• _REQUIRED WORK_
Please take the lines from the one holding "曲のタイトルなどの情報を取得や Bin/Cueオーディオ" through the one holding "Strúbel Bence továbbra" in the data below and copy them exactly.

-------- STUDY MATERIAL

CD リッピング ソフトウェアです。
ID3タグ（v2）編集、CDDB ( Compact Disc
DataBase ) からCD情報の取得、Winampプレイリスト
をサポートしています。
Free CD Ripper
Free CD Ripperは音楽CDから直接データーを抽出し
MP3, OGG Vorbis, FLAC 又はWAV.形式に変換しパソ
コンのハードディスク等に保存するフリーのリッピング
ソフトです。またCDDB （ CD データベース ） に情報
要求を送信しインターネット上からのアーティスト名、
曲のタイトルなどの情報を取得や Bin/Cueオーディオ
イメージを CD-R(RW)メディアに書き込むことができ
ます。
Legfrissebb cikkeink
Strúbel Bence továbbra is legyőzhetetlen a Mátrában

----------------
-------- STUDY MATERIAL

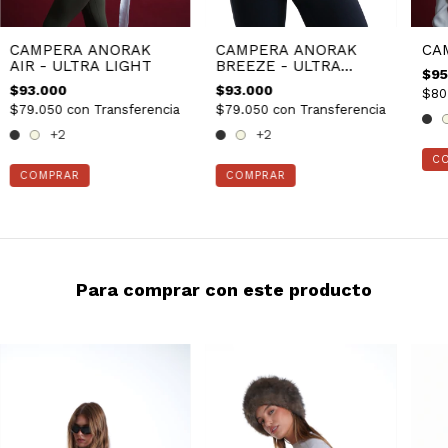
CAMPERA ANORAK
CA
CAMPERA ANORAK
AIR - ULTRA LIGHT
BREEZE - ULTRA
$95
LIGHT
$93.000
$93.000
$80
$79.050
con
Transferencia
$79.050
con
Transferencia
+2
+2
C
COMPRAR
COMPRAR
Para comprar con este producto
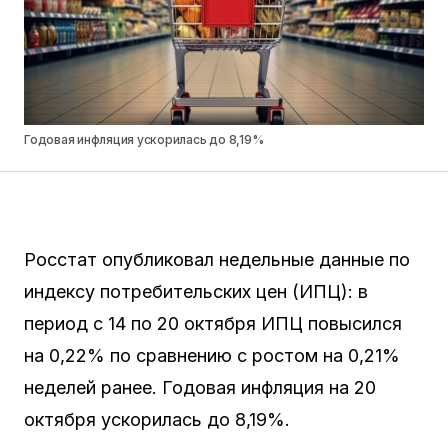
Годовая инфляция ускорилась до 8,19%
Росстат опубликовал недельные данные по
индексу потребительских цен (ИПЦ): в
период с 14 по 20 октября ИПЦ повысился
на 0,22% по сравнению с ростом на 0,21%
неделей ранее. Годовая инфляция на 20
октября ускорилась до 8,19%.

----------------

• _ANSWER SECTION_
曲のタイトルなどの情報を取得や Bin/Cueオーディオ
イメージを CD-R(RW)メディアに書き込むことができ
ます。
Legfrissebb cikkeink
Strúbel Bence továbbra is legyőzhetetlen a Mátrában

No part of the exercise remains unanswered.